* **What is needed**
Copy out each record that follows exactly, and omit any picture you find.

* **Collected data**
- - - -
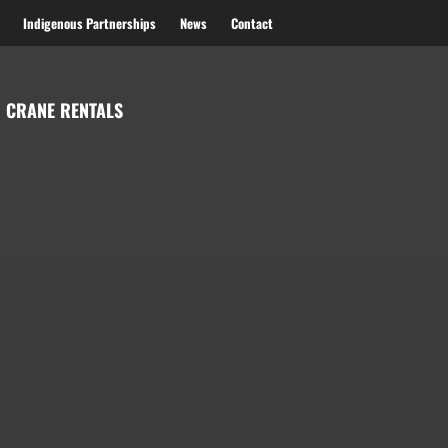
Indigenous Partnerships
News
Contact
 CRANE RENTALS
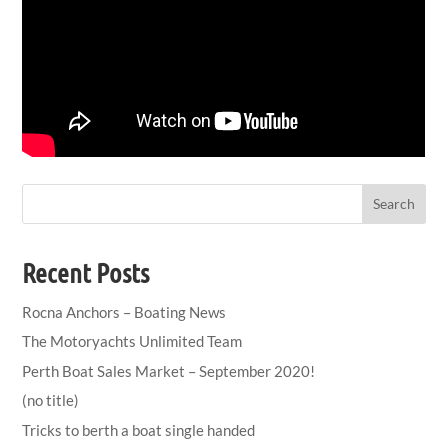
Search
Recent Posts
Rocna Anchors – Boating News
The Motoryachts Unlimited Team
Perth Boat Sales Market – September 2020!
(no title)
Tricks to berth a boat single handed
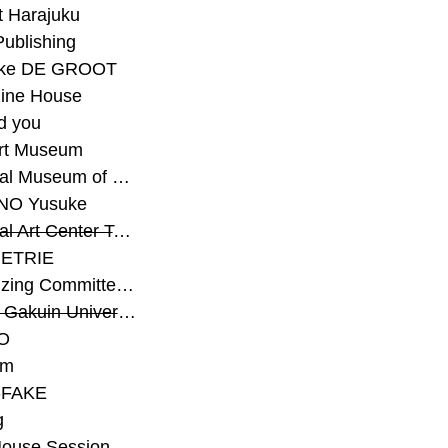
t Harajuku
Publishing
eke DE GROOT
ine House
d you
Art Museum
#National Museum of Modern Art Kyoto
NO Yusuke
#National Art Center Tokyo
ETRIE
#Organizing Committee for Yokohama Triennale
#Osaka Gakuin University Senior High School
O
rm
-FAKE
g
House Session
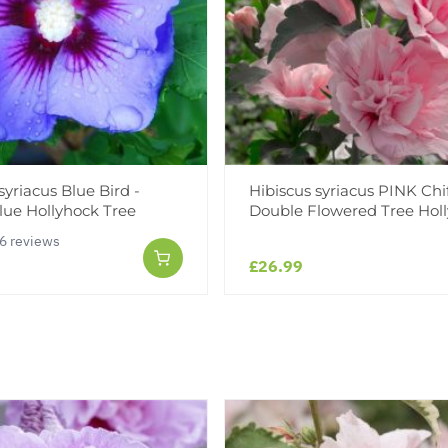
syriacus Blue Bird -
Hibiscus syriacus PINK Chi
lue Hollyhock Tree
Double Flowered Tree Hol
6 reviews
£26.99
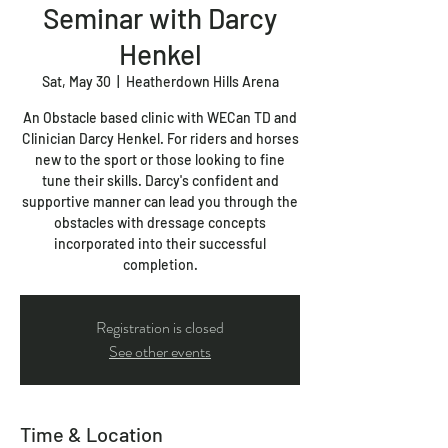
Seminar with Darcy
Henkel
Sat, May 30
  |  
Heatherdown Hills Arena
An Obstacle based clinic with WECan TD and
Clinician Darcy Henkel. For riders and horses
new to the sport or those looking to fine
tune their skills. Darcy's confident and
supportive manner can lead you through the
obstacles with dressage concepts
incorporated into their successful
completion.
Registration is closed
See other events
Time & Location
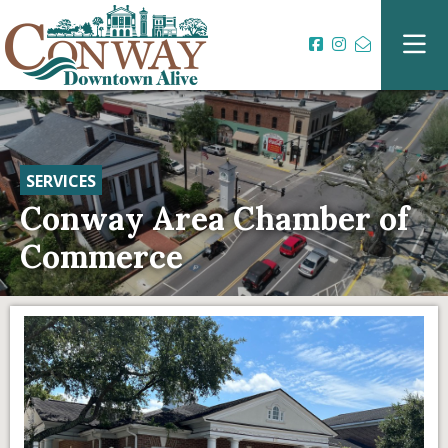
SERVICES
Conway Area Chamber of
Commerce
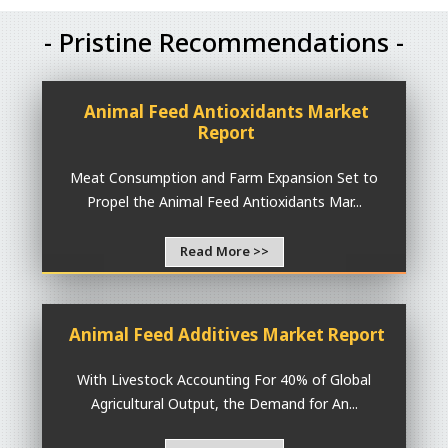
- Pristine Recommendations -
Animal Feed Antioxidants Market
Report
Meat Consumption and Farm Expansion Set to
Propel the Animal Feed Antioxidants Mar...
Read More >>
Animal Feed Additives Market Report
With Livestock Accounting For 40% of Global
Agricultural Output, the Demand for An...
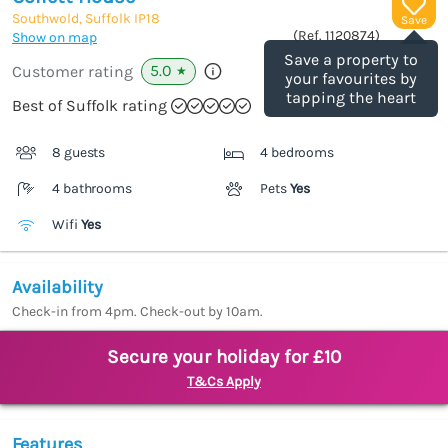
Southwold, Suffolk
IP18
Save
(Ref.
1120874
)
Show on map
Save a property to
5.0
Customer rating
★
your favourites by
tapping the heart
Best of Suffolk rating
8 guests
4 bedrooms
4 bathrooms
Pets
Yes
Wifi
Yes
Availability
Check-in from 4pm. Check-out by 10am.
Secure your holiday for £10
T&Cs Apply
Features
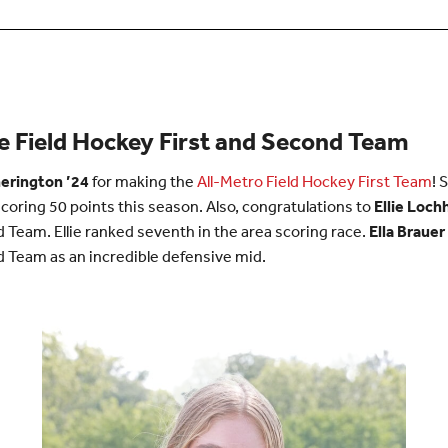
 Field Hockey First and Second Team
erington ’24
for making the
All-Metro Field Hockey First Team
! 
scoring 50 points this season. Also, congratulations to
Ellie Loch
Team. Ellie ranked seventh in the area scoring race.
Ella Brauer
 Team as an incredible defensive mid.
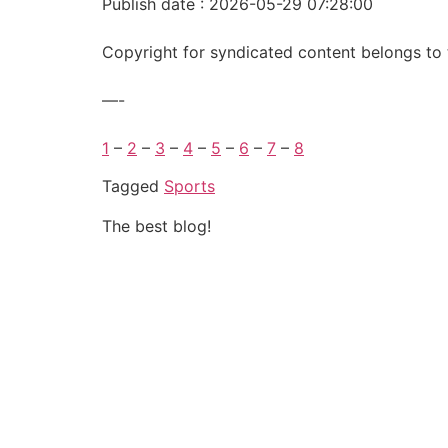
Publish date : 2026-05-29 07:28:00
Copyright for syndicated content belongs to 
—-
1
–
2
–
3
–
4
–
5
–
6
–
7
–
8
Tagged
Sports
The best blog!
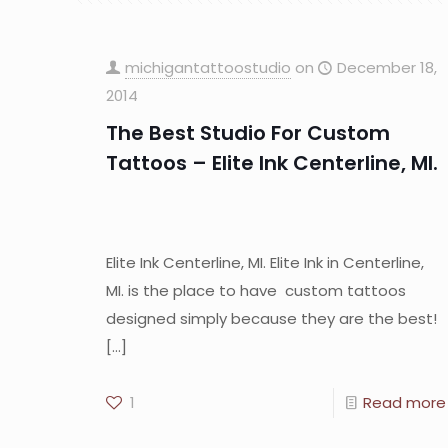
michigantattoostudio
on
December 18,
2014
The Best Studio For Custom
Tattoos – Elite Ink Centerline, MI.
Elite Ink Centerline, MI. Elite Ink in Centerline,
MI. is the place to have custom tattoos
designed simply because they are the best!
[…]
1
Read more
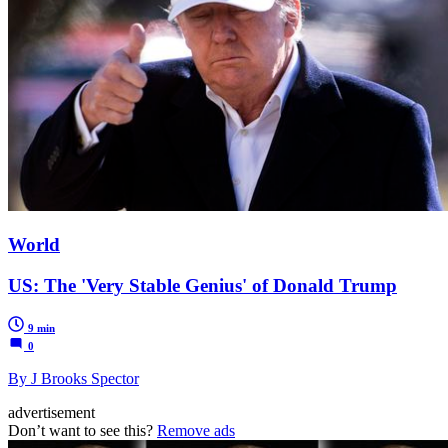
World
US: The 'Very Stable Genius' of Donald Trump
9 min
0
By J Brooks Spector
advertisement
Don’t want to see this?
Remove ads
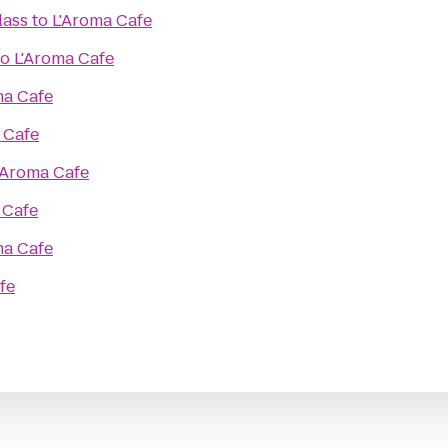
lass
to
L'Aroma Cafe
to
L'Aroma Cafe
ma Cafe
 Cafe
'Aroma Cafe
 Cafe
ma Cafe
fe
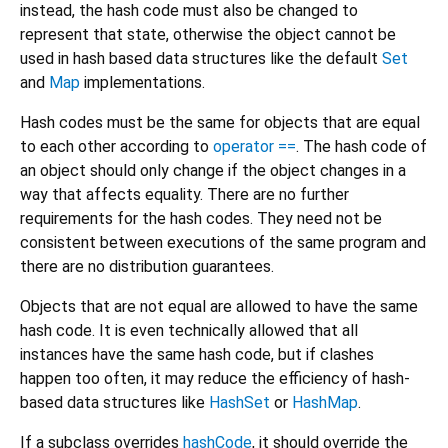
instead, the hash code must also be changed to
represent that state, otherwise the object cannot be
used in hash based data structures like the default
Set
and
Map
implementations.
Hash codes must be the same for objects that are equal
to each other according to
operator ==
. The hash code of
an object should only change if the object changes in a
way that affects equality. There are no further
requirements for the hash codes. They need not be
consistent between executions of the same program and
there are no distribution guarantees.
Objects that are not equal are allowed to have the same
hash code. It is even technically allowed that all
instances have the same hash code, but if clashes
happen too often, it may reduce the efficiency of hash-
based data structures like
HashSet
or
HashMap
.
If a subclass overrides
hashCode
, it should override the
- - - -
* **Answer to this problem**
Indigenous Partnerships
News
Contact
 CRANE RENTALS
Search
Recent Posts
Rocna Anchors – Boating News
The Motoryachts Unlimited Team
Perth Boat Sales Market – September 2020!
(no title)
Tricks to berth a boat single handed
t Harajuku
Publishing
eke DE GROOT
ine House
d you
Art Museum
#National Museum of Modern Art Kyoto
NO Yusuke
#National Art Center Tokyo
ETRIE
#Organizing Committee for Yokohama Triennale
#Osaka Gakuin University Senior High School
O
rm
-FAKE
g
House Session
syriacus Blue Bird -
Hibiscus syriacus PINK Chi
lue Hollyhock Tree
Double Flowered Tree Hol
6 reviews
£26.99
Seminar with Darcy
Henkel
Sat, May 30
  |  
Heatherdown Hills Arena
An Obstacle based clinic with WECan TD and
Clinician Darcy Henkel. For riders and horses
new to the sport or those looking to fine
tune their skills. Darcy's confident and
supportive manner can lead you through the
obstacles with dressage concepts
incorporated into their successful
completion.
Registration is closed
See other events
Time & Location
SERVICES
Conway Area Chamber of
Commerce
- Pristine Recommendations -
Animal Feed Antioxidants Market
Report
Meat Consumption and Farm Expansion Set to
Propel the Animal Feed Antioxidants Mar...
Read More >>
Animal Feed Additives Market Report
With Livestock Accounting For 40% of Global
Agricultural Output, the Demand for An...
Southwold, Suffolk
IP18
Save
(Ref.
1120874
)
Show on map
Save a property to
5.0
Customer rating
★
your favourites by
tapping the heart
Best of Suffolk rating
8 guests
4 bedrooms
4 bathrooms
Pets
Yes
Wifi
Yes
Availability
Check-in from 4pm. Check-out by 10am.
Secure your holiday for £10
T&Cs Apply
Features
 Field Hockey First and Second Team
erington ’24
for making the
All-Metro Field Hockey First Team
! 
scoring 50 points this season. Also, congratulations to
Ellie Loch
Team. Ellie ranked seventh in the area scoring race.
Ella Brauer
 Team as an incredible defensive mid.
Publish date : 2026-05-29 07:28:00
Copyright for syndicated content belongs to 
—-
1
–
2
–
3
–
4
–
5
–
6
–
7
–
8
Tagged
Sports
The best blog!
michigantattoostudio
on
December 18,
2014
The Best Studio For Custom
Tattoos – Elite Ink Centerline, MI.
Elite Ink Centerline, MI. Elite Ink in Centerline,
MI. is the place to have custom tattoos
designed simply because they are the best!
[…]
1
Read more
World
US: The 'Very Stable Genius' of Donald Trump
9 min
0
By J Brooks Spector
advertisement
Don’t want to see this?
Remove ads
lass
to
L'Aroma Cafe
to
L'Aroma Cafe
ma Cafe
 Cafe
'Aroma Cafe
 Cafe
ma Cafe
fe
instead, the hash code must also be changed to
represent that state, otherwise the object cannot be
used in hash based data structures like the default
Set
and
Map
implementations.
Hash codes must be the same for objects that are equal
to each other according to
operator ==
. The hash code of
an object should only change if the object changes in a
way that affects equality. There are no further
requirements for the hash codes. They need not be
consistent between executions of the same program and
there are no distribution guarantees.
Objects that are not equal are allowed to have the same
hash code. It is even technically allowed that all
instances have the same hash code, but if clashes
happen too often, it may reduce the efficiency of hash-
based data structures like
HashSet
or
HashMap
.
If a subclass overrides
hashCode
, it should override the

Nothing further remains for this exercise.